Task ::
Look for the string "vuonna" in the listing. Copy each line that has it.

------ Input material ------

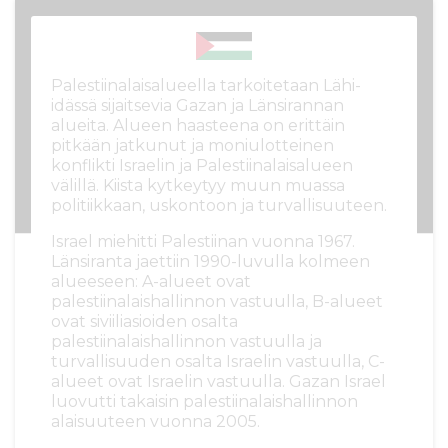
Palestiinalaisalueella tarkoitetaan Lähi-
idässä sijaitsevia Gazan ja Länsirannan
alueita. Alueen haasteena on erittäin
pitkään jatkunut ja moniulotteinen
konflikti Israelin ja Palestiinalaisalueen
välillä. Kiista kytkeytyy muun muassa
politiikkaan, uskontoon ja turvallisuuteen.
Israel miehitti Palestiinan vuonna 1967.
Länsiranta jaettiin 1990-luvulla kolmeen
alueeseen: A-alueet ovat
palestiinalaishallinnon vastuulla, B-alueet
ovat siviiliasioiden osalta
palestiinalaishallinnon vastuulla ja
turvallisuuden osalta Israelin vastuulla, C-
alueet ovat Israelin vastuulla. Gazan Israel
luovutti takaisin palestiinalaishallinnon
alaisuuteen vuonna 2005.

------

Exercise answer ::
Israel miehitti Palestiinan vuonna 1967.
alaisuuteen vuonna 2005.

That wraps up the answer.